Salary to Hourly Calculator
Example: Annual salary: 70000 $ · Hours worked per week: 40 hours · Weeks worked per year: 50 weeks
| Hourly rate | $35 |
| Monthly salary | $5,833 |
| Weekly salary | $1,400 |
Worked example
A $70,000 salary at 40 hours a week for 50 working weeks is 2,000 hours a year, which works out to $35 an hour. Monthly, that salary is about $5,833, and weekly it is $1,400. If you actually work 50-hour weeks, the same salary drops to $28 an hour — a useful reality check when a demanding salaried role starts to feel like it pays less than an hourly job.
Frequently asked questions
Why not just divide by 2,080 hours?
The 2,080 figure assumes exactly 40 hours a week for all 52 weeks with no unpaid time. If you take unpaid weeks, work part-time, or routinely work overtime as a salaried employee, your real hourly rate differs. Entering your actual hours and weeks gives a truer number than the textbook default.
Should I subtract vacation weeks?
For salaried workers with paid vacation, leave the weeks at 52 since you are paid for that time. For contractors or anyone with unpaid time off, subtract those weeks so the hourly figure reflects only weeks you actually earn. That distinction can move the hourly rate by several dollars.

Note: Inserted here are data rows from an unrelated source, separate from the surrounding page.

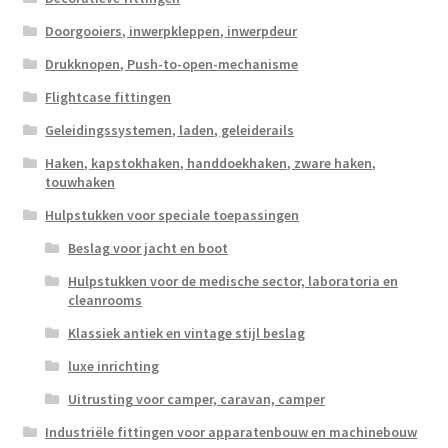
Doorgooiers, inwerpkleppen, inwerpdeur
Drukknopen, Push-to-open-mechanisme
Flightcase fittingen
Geleidingssystemen, laden, geleiderails
Haken, kapstokhaken, handdoekhaken, zware haken,
touwhaken
Hulpstukken voor speciale toepassingen
Beslag voor jacht en boot
Hulpstukken voor de medische sector, laboratoria en
cleanrooms
Klassiek antiek en vintage stijl beslag
luxe inrichting
Uitrusting voor camper, caravan, camper
Industriële fittingen voor apparatenbouw en machinebouw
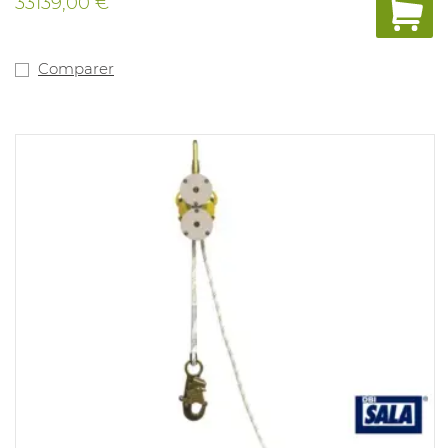
33139,00 €
Comparer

How do I compare a salary to an hourly contract offer?
Convert the salary to hourly here, then remember the contract rate usually must be higher to make up for lost benefits, paid time off, and the employer's share of payroll taxes you now cover. A rule of thumb is that a contractor needs roughly 20 to 30% above the salaried hourly rate to come out even.
Does this account for taxes?
No, these are gross figures before any taxes or deductions. To see what actually reaches your account, run the salary through our take-home pay estimate, which subtracts federal, state, and payroll taxes to show net pay per period.